### WORK TO BE COMPLETED
Please transcribe the data exactly, with nothing left out.

Collected data
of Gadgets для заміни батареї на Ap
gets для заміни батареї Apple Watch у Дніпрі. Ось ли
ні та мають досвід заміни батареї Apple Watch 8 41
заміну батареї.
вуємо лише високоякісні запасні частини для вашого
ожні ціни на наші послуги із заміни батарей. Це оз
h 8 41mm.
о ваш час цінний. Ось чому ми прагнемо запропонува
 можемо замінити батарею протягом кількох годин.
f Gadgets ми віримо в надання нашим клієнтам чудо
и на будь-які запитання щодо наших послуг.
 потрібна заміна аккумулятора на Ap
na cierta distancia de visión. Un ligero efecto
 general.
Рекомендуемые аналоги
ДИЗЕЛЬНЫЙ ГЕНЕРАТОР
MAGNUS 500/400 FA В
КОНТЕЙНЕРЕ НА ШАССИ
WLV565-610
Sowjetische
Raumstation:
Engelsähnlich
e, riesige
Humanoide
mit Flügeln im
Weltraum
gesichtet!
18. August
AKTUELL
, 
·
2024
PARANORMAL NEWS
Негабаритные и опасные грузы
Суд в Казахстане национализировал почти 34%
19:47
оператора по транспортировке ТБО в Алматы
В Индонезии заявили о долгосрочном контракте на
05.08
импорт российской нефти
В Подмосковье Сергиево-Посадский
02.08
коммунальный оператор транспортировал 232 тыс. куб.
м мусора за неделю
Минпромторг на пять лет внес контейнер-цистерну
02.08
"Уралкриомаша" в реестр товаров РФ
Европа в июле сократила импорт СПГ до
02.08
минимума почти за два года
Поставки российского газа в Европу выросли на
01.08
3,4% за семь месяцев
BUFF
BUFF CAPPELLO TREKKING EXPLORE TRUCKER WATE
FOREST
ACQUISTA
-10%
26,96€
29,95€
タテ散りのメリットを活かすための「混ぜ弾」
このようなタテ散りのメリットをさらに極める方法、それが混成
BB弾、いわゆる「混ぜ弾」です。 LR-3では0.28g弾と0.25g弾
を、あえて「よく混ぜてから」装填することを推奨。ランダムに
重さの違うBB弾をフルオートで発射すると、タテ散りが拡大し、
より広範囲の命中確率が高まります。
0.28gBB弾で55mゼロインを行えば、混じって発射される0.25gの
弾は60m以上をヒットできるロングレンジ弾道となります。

### TASK ANSWER
of Gadgets для заміни батареї на Ap
gets для заміни батареї Apple Watch у Дніпрі. Ось ли
ні та мають досвід заміни батареї Apple Watch 8 41
заміну батареї.
вуємо лише високоякісні запасні частини для вашого
ожні ціни на наші послуги із заміни батарей. Це оз
h 8 41mm.
о ваш час цінний. Ось чому ми прагнемо запропонува
 можемо замінити батарею протягом кількох годин.
f Gadgets ми віримо в надання нашим клієнтам чудо
и на будь-які запитання щодо наших послуг.
 потрібна заміна аккумулятора на Ap
na cierta distancia de visión. Un ligero efecto
 general.
Рекомендуемые аналоги
ДИЗЕЛЬНЫЙ ГЕНЕРАТОР
MAGNUS 500/400 FA В
КОНТЕЙНЕРЕ НА ШАССИ
WLV565-610
Sowjetische
Raumstation:
Engelsähnlich
e, riesige
Humanoide
mit Flügeln im
Weltraum
gesichtet!
18. August
AKTUELL
, 
·
2024
PARANORMAL NEWS
Негабаритные и опасные грузы
Суд в Казахстане национализировал почти 34%
19:47
оператора по транспортировке ТБО в Алматы
В Индонезии заявили о долгосрочном контракте на
05.08
импорт российской нефти
В Подмосковье Сергиево-Посадский
02.08
коммунальный оператор транспортировал 232 тыс. куб.
м мусора за неделю
Минпромторг на пять лет внес контейнер-цистерну
02.08
"Уралкриомаша" в реестр товаров РФ
Европа в июле сократила импорт СПГ до
02.08
минимума почти за два года
Поставки российского газа в Европу выросли на
01.08
3,4% за семь месяцев
BUFF
BUFF CAPPELLO TREKKING EXPLORE TRUCKER WATE
FOREST
ACQUISTA
-10%
26,96€
29,95€
タテ散りのメリットを活かすための「混ぜ弾」
このようなタテ散りのメリットをさらに極める方法、それが混成
BB弾、いわゆる「混ぜ弾」です。 LR-3では0.28g弾と0.25g弾
を、あえて「よく混ぜてから」装填することを推奨。ランダムに
重さの違うBB弾をフルオートで発射すると、タテ散りが拡大し、
より広範囲の命中確率が高まります。
0.28gBB弾で55mゼロインを行えば、混じって発射される0.25gの
弾は60m以上をヒットできるロングレンジ弾道となります。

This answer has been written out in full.